BFGED don't gloss over the 2,200
the average house is double the size from back then
the average driveway has double the cars
the house has triple the TV's
you are as ignorant on economics as most high school grads.
And the number of wage earners has DOUBLED, but the middle class family is in deep trouble.
Today, one in five Americans is unemployed, underemployed or just plain out of work. One in nine families can't make the minimum payment on their credit cards. One in eight mortgages is in default or foreclosure. One in eight Americans is on food stamps. More than 120,000 families are filing for bankruptcy every month. The economic crisis has wiped more than $5 trillion from pensions and savings, has left family balance sheets upside down, and threatens to put ten million homeowners out on the street.
Families have survived the ups and downs of economic booms and busts for a long time, but the fall-behind during the busts has gotten worse while the surge-ahead during the booms has stalled out. In the boom of the 1960s, for example, median family income jumped by 33% (adjusted for inflation). But the boom of the 2000s resulted in an almost-imperceptible 1.6% increase for the typical family. While Wall Street executives and others who owned lots of stock celebrated how good the recovery was for them, middle class families were left empty-handed.
The crisis facing the middle class started more than a generation ago.

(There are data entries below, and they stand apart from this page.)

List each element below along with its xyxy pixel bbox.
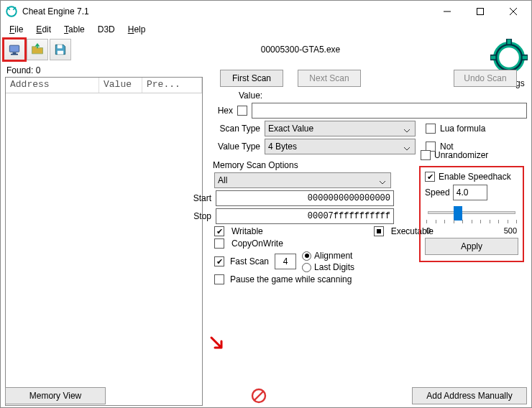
value-label: Value: [239, 91, 262, 101]
svg-rect-5 [9, 45, 19, 52]
chevron-down-icon [403, 126, 411, 136]
last-digits-label: Last Digits [314, 262, 354, 272]
last-digits-radio[interactable] [302, 263, 311, 272]
start-label: Start [180, 193, 211, 203]
svg-rect-14 [490, 55, 496, 60]
title-bar: Cheat Engine 7.1 [1, 1, 531, 22]
speed-label: Speed [425, 187, 450, 198]
value-type-label: Value Type [210, 142, 260, 152]
menu-table[interactable]: Table [58, 23, 91, 36]
apply-speedhack-button[interactable]: Apply [425, 238, 518, 255]
alignment-label: Alignment [314, 251, 352, 261]
value-type-value: 4 Bytes [268, 142, 297, 152]
slider-thumb[interactable] [454, 206, 462, 221]
col-previous[interactable]: Pre... [142, 78, 202, 93]
enable-speedhack-checkbox[interactable] [425, 172, 435, 182]
executable-checkbox[interactable] [374, 226, 384, 236]
window-title: Cheat Engine 7.1 [22, 6, 431, 17]
unrandomizer-label: Unrandomizer [434, 150, 488, 160]
select-process-button[interactable] [4, 39, 25, 60]
close-button[interactable] [497, 1, 530, 22]
speed-input[interactable] [453, 185, 487, 200]
memory-region-value: All [218, 175, 227, 185]
svg-rect-2 [477, 9, 484, 15]
found-count-label: Found: 0 [5, 64, 203, 77]
svg-line-17 [254, 391, 263, 400]
writable-label: Writable [231, 226, 263, 236]
menu-d3d[interactable]: D3D [92, 23, 121, 36]
tool-bar: 00005300-GTA5.exe [1, 37, 531, 62]
value-input[interactable] [252, 103, 527, 119]
value-type-select[interactable]: 4 Bytes [265, 139, 416, 154]
chevron-down-icon [403, 144, 411, 154]
minimize-button[interactable] [431, 1, 464, 22]
copyonwrite-checkbox[interactable] [214, 238, 224, 249]
add-to-cheatlist-arrow-icon[interactable] [209, 335, 225, 351]
fast-scan-checkbox[interactable] [214, 256, 224, 266]
svg-rect-7 [11, 54, 18, 55]
svg-rect-12 [507, 39, 512, 45]
menu-file[interactable]: File [4, 23, 29, 36]
slider-max-label: 500 [504, 226, 517, 235]
open-folder-button[interactable] [27, 39, 48, 60]
next-scan-button[interactable]: Next Scan [298, 70, 361, 87]
svg-rect-9 [58, 51, 63, 55]
start-address-input[interactable] [216, 190, 394, 206]
hex-label: Hex [210, 106, 233, 116]
process-name-label: 00005300-GTA5.exe [73, 45, 528, 55]
results-header: Address Value Pre... [6, 78, 202, 93]
copyonwrite-label: CopyOnWrite [231, 238, 283, 249]
memory-view-button[interactable]: Memory View [5, 387, 106, 404]
col-address[interactable]: Address [6, 78, 99, 93]
scan-type-label: Scan Type [210, 124, 260, 134]
stop-address-input[interactable] [216, 208, 394, 224]
memory-region-select[interactable]: All [214, 172, 391, 188]
first-scan-button[interactable]: First Scan [220, 70, 283, 87]
speedhack-panel: Enable Speedhack Speed 0 500 Apply [419, 166, 524, 262]
svg-rect-15 [522, 55, 528, 60]
no-entry-icon[interactable] [250, 387, 267, 404]
hex-checkbox[interactable] [237, 106, 247, 116]
save-button[interactable] [50, 39, 71, 60]
maximize-button[interactable] [464, 1, 497, 22]
speed-slider[interactable] [425, 205, 518, 222]
writable-checkbox[interactable] [214, 226, 224, 236]
alignment-radio[interactable] [302, 251, 311, 261]
unrandomizer-checkbox[interactable] [421, 150, 431, 160]
scan-type-value: Exact Value [268, 124, 313, 134]
chevron-down-icon [379, 178, 386, 188]
slider-min-label: 0 [426, 226, 431, 235]
pause-while-scanning-checkbox[interactable] [214, 274, 224, 284]
fast-scan-label: Fast Scan [230, 256, 269, 266]
pause-while-scanning-label: Pause the game while scanning [230, 274, 352, 284]
add-address-manually-button[interactable]: Add Address Manually [412, 387, 527, 404]
lua-formula-label: Lua formula [440, 124, 485, 134]
menu-edit[interactable]: Edit [30, 23, 57, 36]
svg-rect-6 [13, 52, 17, 54]
app-icon [5, 5, 18, 18]
undo-scan-button[interactable]: Undo Scan [454, 70, 517, 87]
menu-help[interactable]: Help [122, 23, 152, 36]
svg-rect-8 [58, 45, 63, 48]
col-value[interactable]: Value [99, 78, 142, 93]
scan-results-list[interactable]: Address Value Pre... [5, 77, 203, 406]
menu-bar: File Edit Table D3D Help [1, 22, 531, 37]
stop-label: Stop [180, 211, 211, 221]
scan-type-select[interactable]: Exact Value [265, 121, 416, 136]
fast-scan-value-input[interactable] [275, 254, 296, 269]
enable-speedhack-label: Enable Speedhack [439, 172, 511, 182]
lua-formula-checkbox[interactable] [426, 124, 436, 134]
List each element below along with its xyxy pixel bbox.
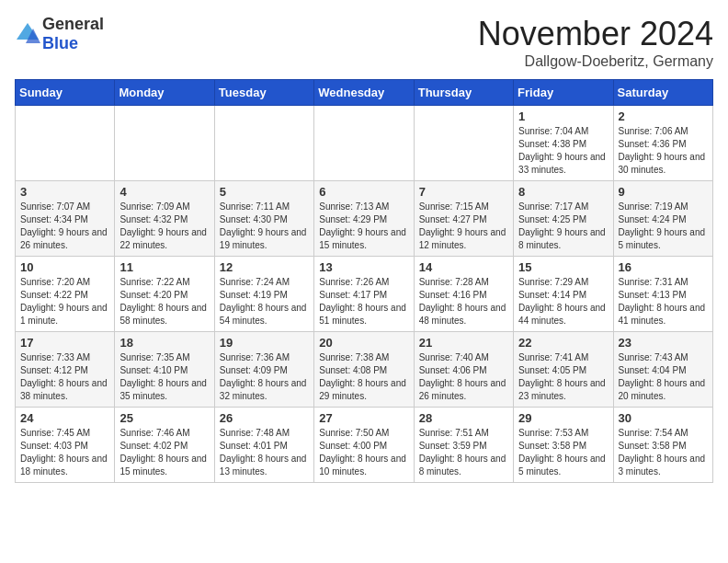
day-number: 15 [518,260,608,274]
day-number: 11 [119,260,209,274]
week-row-4: 17Sunrise: 7:33 AM Sunset: 4:12 PM Dayli… [16,332,713,408]
day-number: 25 [119,411,209,425]
day-info: Sunrise: 7:06 AM Sunset: 4:36 PM Dayligh… [619,125,708,177]
calendar-cell: 29Sunrise: 7:53 AM Sunset: 3:58 PM Dayli… [514,408,613,483]
day-number: 12 [220,260,309,274]
weekday-header-sunday: Sunday [16,80,115,106]
calendar-cell: 6Sunrise: 7:13 AM Sunset: 4:29 PM Daylig… [314,181,414,257]
day-number: 1 [518,109,608,123]
day-number: 16 [619,260,708,274]
calendar-cell: 20Sunrise: 7:38 AM Sunset: 4:08 PM Dayli… [314,332,414,408]
day-number: 5 [220,185,309,199]
location: Dallgow-Doeberitz, Germany [478,53,713,70]
logo-icon [15,21,40,47]
calendar-cell: 4Sunrise: 7:09 AM Sunset: 4:32 PM Daylig… [115,181,214,257]
calendar-cell [314,106,414,181]
calendar-cell: 19Sunrise: 7:36 AM Sunset: 4:09 PM Dayli… [214,332,313,408]
day-number: 30 [619,411,708,425]
day-number: 3 [20,185,109,199]
day-number: 10 [20,260,109,274]
day-info: Sunrise: 7:45 AM Sunset: 4:03 PM Dayligh… [20,427,109,478]
calendar-cell: 17Sunrise: 7:33 AM Sunset: 4:12 PM Dayli… [16,332,115,408]
calendar-cell: 5Sunrise: 7:11 AM Sunset: 4:30 PM Daylig… [214,181,313,257]
calendar-cell [214,106,313,181]
day-number: 24 [20,411,109,425]
day-info: Sunrise: 7:09 AM Sunset: 4:32 PM Dayligh… [119,201,209,252]
weekday-header-saturday: Saturday [613,80,712,106]
calendar-cell: 1Sunrise: 7:04 AM Sunset: 4:38 PM Daylig… [514,106,613,181]
week-row-1: 1Sunrise: 7:04 AM Sunset: 4:38 PM Daylig… [16,106,713,181]
day-number: 7 [419,185,508,199]
calendar-cell: 13Sunrise: 7:26 AM Sunset: 4:17 PM Dayli… [314,257,414,332]
day-number: 26 [220,411,309,425]
calendar-cell: 10Sunrise: 7:20 AM Sunset: 4:22 PM Dayli… [16,257,115,332]
calendar-table: SundayMondayTuesdayWednesdayThursdayFrid… [15,79,713,483]
calendar-cell: 27Sunrise: 7:50 AM Sunset: 4:00 PM Dayli… [314,408,414,483]
day-number: 27 [319,411,408,425]
day-info: Sunrise: 7:31 AM Sunset: 4:13 PM Dayligh… [619,276,708,327]
weekday-header-tuesday: Tuesday [214,80,313,106]
day-info: Sunrise: 7:04 AM Sunset: 4:38 PM Dayligh… [518,125,608,177]
day-number: 20 [319,336,408,350]
day-info: Sunrise: 7:22 AM Sunset: 4:20 PM Dayligh… [119,276,209,327]
calendar-cell: 3Sunrise: 7:07 AM Sunset: 4:34 PM Daylig… [16,181,115,257]
calendar-cell [414,106,513,181]
calendar-cell: 21Sunrise: 7:40 AM Sunset: 4:06 PM Dayli… [414,332,513,408]
logo-text: General Blue [42,15,104,53]
day-number: 21 [419,336,508,350]
day-number: 29 [518,411,608,425]
calendar-cell: 7Sunrise: 7:15 AM Sunset: 4:27 PM Daylig… [414,181,513,257]
calendar-cell: 25Sunrise: 7:46 AM Sunset: 4:02 PM Dayli… [115,408,214,483]
day-info: Sunrise: 7:40 AM Sunset: 4:06 PM Dayligh… [419,351,508,403]
month-title: November 2024 [478,15,713,53]
calendar-cell: 26Sunrise: 7:48 AM Sunset: 4:01 PM Dayli… [214,408,313,483]
calendar-cell: 15Sunrise: 7:29 AM Sunset: 4:14 PM Dayli… [514,257,613,332]
day-number: 9 [619,185,708,199]
day-info: Sunrise: 7:13 AM Sunset: 4:29 PM Dayligh… [319,201,408,252]
day-number: 8 [518,185,608,199]
day-info: Sunrise: 7:11 AM Sunset: 4:30 PM Dayligh… [220,201,309,252]
logo-blue: Blue [42,34,78,52]
day-info: Sunrise: 7:20 AM Sunset: 4:22 PM Dayligh… [20,276,109,327]
day-info: Sunrise: 7:26 AM Sunset: 4:17 PM Dayligh… [319,276,408,327]
day-info: Sunrise: 7:41 AM Sunset: 4:05 PM Dayligh… [518,351,608,403]
day-info: Sunrise: 7:50 AM Sunset: 4:00 PM Dayligh… [319,427,408,478]
calendar-cell: 16Sunrise: 7:31 AM Sunset: 4:13 PM Dayli… [613,257,712,332]
day-number: 22 [518,336,608,350]
day-number: 19 [220,336,309,350]
day-number: 4 [119,185,209,199]
calendar-cell: 23Sunrise: 7:43 AM Sunset: 4:04 PM Dayli… [613,332,712,408]
day-info: Sunrise: 7:53 AM Sunset: 3:58 PM Dayligh… [518,427,608,478]
calendar-cell [115,106,214,181]
page-header: General Blue November 2024 Dallgow-Doebe… [15,15,713,70]
calendar-cell: 30Sunrise: 7:54 AM Sunset: 3:58 PM Dayli… [613,408,712,483]
calendar-cell: 2Sunrise: 7:06 AM Sunset: 4:36 PM Daylig… [613,106,712,181]
day-info: Sunrise: 7:54 AM Sunset: 3:58 PM Dayligh… [619,427,708,478]
day-info: Sunrise: 7:36 AM Sunset: 4:09 PM Dayligh… [220,351,309,403]
week-row-5: 24Sunrise: 7:45 AM Sunset: 4:03 PM Dayli… [16,408,713,483]
weekday-header-monday: Monday [115,80,214,106]
week-row-3: 10Sunrise: 7:20 AM Sunset: 4:22 PM Dayli… [16,257,713,332]
week-row-2: 3Sunrise: 7:07 AM Sunset: 4:34 PM Daylig… [16,181,713,257]
day-number: 18 [119,336,209,350]
calendar-cell: 28Sunrise: 7:51 AM Sunset: 3:59 PM Dayli… [414,408,513,483]
day-number: 17 [20,336,109,350]
day-number: 13 [319,260,408,274]
day-number: 6 [319,185,408,199]
day-info: Sunrise: 7:35 AM Sunset: 4:10 PM Dayligh… [119,351,209,403]
day-info: Sunrise: 7:51 AM Sunset: 3:59 PM Dayligh… [419,427,508,478]
calendar-cell: 18Sunrise: 7:35 AM Sunset: 4:10 PM Dayli… [115,332,214,408]
day-info: Sunrise: 7:07 AM Sunset: 4:34 PM Dayligh… [20,201,109,252]
weekday-header-wednesday: Wednesday [314,80,414,106]
day-number: 14 [419,260,508,274]
day-number: 23 [619,336,708,350]
weekday-header-friday: Friday [514,80,613,106]
calendar-cell: 14Sunrise: 7:28 AM Sunset: 4:16 PM Dayli… [414,257,513,332]
day-info: Sunrise: 7:38 AM Sunset: 4:08 PM Dayligh… [319,351,408,403]
title-block: November 2024 Dallgow-Doeberitz, Germany [478,15,713,70]
day-number: 28 [419,411,508,425]
calendar-cell: 9Sunrise: 7:19 AM Sunset: 4:24 PM Daylig… [613,181,712,257]
day-info: Sunrise: 7:28 AM Sunset: 4:16 PM Dayligh… [419,276,508,327]
calendar-cell: 24Sunrise: 7:45 AM Sunset: 4:03 PM Dayli… [16,408,115,483]
calendar-cell: 22Sunrise: 7:41 AM Sunset: 4:05 PM Dayli… [514,332,613,408]
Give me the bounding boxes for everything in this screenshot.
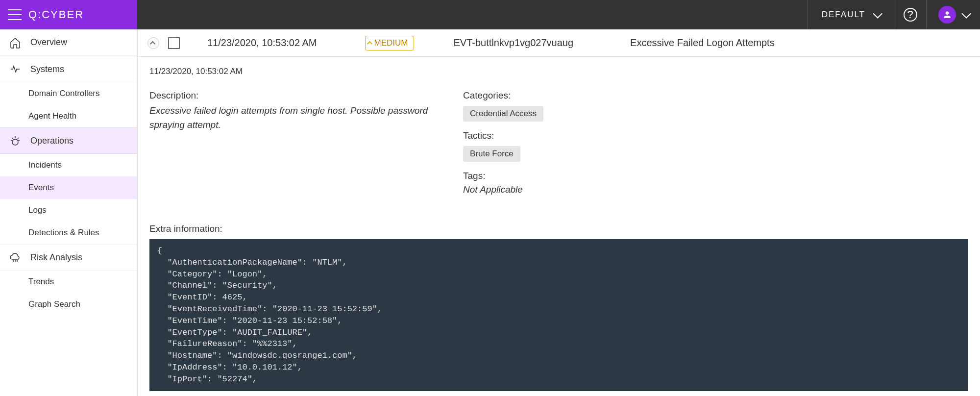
sidebar-item-label: Detections & Rules	[28, 228, 99, 238]
event-timestamp: 11/23/2020, 10:53:02 AM	[207, 37, 317, 49]
chevron-up-icon	[367, 41, 372, 46]
severity-label: MEDIUM	[374, 38, 408, 48]
sidebar: Overview Systems Domain Controllers Agen…	[0, 29, 137, 396]
sidebar-item-label: Operations	[30, 136, 74, 146]
sidebar-item-label: Domain Controllers	[28, 89, 100, 99]
sidebar-item-detections[interactable]: Detections & Rules	[0, 222, 137, 244]
event-timestamp-detail: 11/23/2020, 10:53:02 AM	[149, 67, 968, 76]
sidebar-item-label: Graph Search	[28, 299, 80, 309]
hamburger-menu[interactable]	[8, 9, 22, 20]
cloud-icon	[9, 251, 22, 264]
home-icon	[9, 36, 22, 49]
sidebar-item-graph-search[interactable]: Graph Search	[0, 293, 137, 316]
chevron-down-icon	[873, 9, 882, 19]
sidebar-item-events[interactable]: Events	[0, 176, 137, 199]
svg-point-0	[12, 139, 18, 145]
sidebar-item-agent-health[interactable]: Agent Health	[0, 105, 137, 127]
sidebar-item-label: Overview	[30, 37, 67, 48]
help-button[interactable]: ?	[894, 0, 926, 29]
alert-icon	[9, 134, 22, 147]
main-content: 11/23/2020, 10:53:02 AM MEDIUM EVT-buttl…	[137, 29, 980, 396]
user-menu[interactable]	[926, 0, 980, 29]
sidebar-item-overview[interactable]: Overview	[0, 29, 137, 56]
heartbeat-icon	[9, 63, 22, 75]
sidebar-item-logs[interactable]: Logs	[0, 199, 137, 222]
sidebar-item-operations[interactable]: Operations	[0, 127, 137, 154]
logo: Q:CYBER	[28, 8, 84, 21]
extra-info-json: { "AuthenticationPackageName": "NTLM", "…	[149, 239, 968, 391]
description-text: Excessive failed login attempts from sin…	[149, 104, 443, 132]
sidebar-item-label: Events	[28, 183, 54, 193]
tags-value: Not Applicable	[463, 184, 968, 195]
sidebar-item-domain-controllers[interactable]: Domain Controllers	[0, 82, 137, 105]
event-id: EVT-buttlnkvp1vg027vuaug	[453, 37, 573, 49]
tactics-label: Tactics:	[463, 130, 968, 141]
chevron-down-icon	[961, 9, 971, 19]
chevron-up-icon	[150, 41, 155, 46]
topbar: Q:CYBER DEFAULT ?	[0, 0, 980, 29]
categories-label: Categories:	[463, 90, 968, 101]
sidebar-item-label: Systems	[30, 64, 64, 74]
tactic-chip[interactable]: Brute Force	[463, 146, 520, 162]
sidebar-item-trends[interactable]: Trends	[0, 271, 137, 293]
severity-badge: MEDIUM	[365, 36, 415, 50]
avatar	[938, 6, 956, 24]
tags-label: Tags:	[463, 171, 968, 181]
event-body: 11/23/2020, 10:53:02 AM Description: Exc…	[138, 57, 980, 396]
sidebar-item-label: Incidents	[28, 160, 62, 170]
sidebar-item-label: Agent Health	[28, 111, 76, 121]
sidebar-item-incidents[interactable]: Incidents	[0, 154, 137, 176]
extra-info-label: Extra information:	[149, 223, 968, 234]
help-icon: ?	[904, 8, 917, 22]
category-chip[interactable]: Credential Access	[463, 106, 543, 122]
brand-area: Q:CYBER	[0, 0, 137, 29]
sidebar-item-label: Trends	[28, 277, 54, 287]
tenant-label: DEFAULT	[822, 10, 865, 20]
event-header-row: 11/23/2020, 10:53:02 AM MEDIUM EVT-buttl…	[138, 29, 980, 57]
select-checkbox[interactable]	[168, 37, 180, 49]
collapse-button[interactable]	[147, 37, 159, 49]
sidebar-item-label: Risk Analysis	[30, 252, 82, 263]
tenant-selector[interactable]: DEFAULT	[808, 0, 894, 29]
sidebar-item-risk-analysis[interactable]: Risk Analysis	[0, 244, 137, 271]
description-label: Description:	[149, 90, 443, 101]
sidebar-item-label: Logs	[28, 205, 47, 215]
sidebar-item-systems[interactable]: Systems	[0, 56, 137, 82]
event-title: Excessive Failed Logon Attempts	[630, 37, 775, 49]
user-icon	[942, 10, 952, 20]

Even as productivity rose, the wages of the average fully-employed male have been flat since the 1970s.
But core expenses kept going up. By the early 2000s, families were spending twice as much (adjusted for inflation) on mortgages than they did a generation ago -- for a house that was, on average, only ten percent bigger and 25 years older. They also had to pay twice as much to hang on to their health insurance.
To cope, millions of families put a second parent into the workforce. But higher housing and medical costs combined with new expenses for child care, the costs of a second car to get to work and higher taxes combined to squeeze families even harder. Even with two incomes, they tightened their belts. Families today spend less than they did a generation ago on food, clothing, furniture, appliances, and other flexible purchases -- but it hasn't been enough to save them. Today's families have spent all their income, have spent all their savings, and have gone into debt to pay for college, to cover serious medical problems, and just to stay afloat a little while longer.
Through it all, families never asked for a handout from anyone, especially Washington. They were left to go on their own, working harder, squeezing nickels, and taking care of themselves. But their economic boats have been taking on water for years, and now the crisis has swamped millions of middle class families.
The contrast with the big banks could not be sharper. While the middle class has been caught in an economic vise, the financial industry that was supposed to serve them has prospered at their expense. Consumer banking -- selling debt to middle class families -- has been a gold mine. Boring banking has given way to creative banking, and the industry has generated tens of billions of dollars annually in fees made possible by deceptive and dangerous terms buried in the fine print of opaque, incomprehensible, and largely unregulated contracts.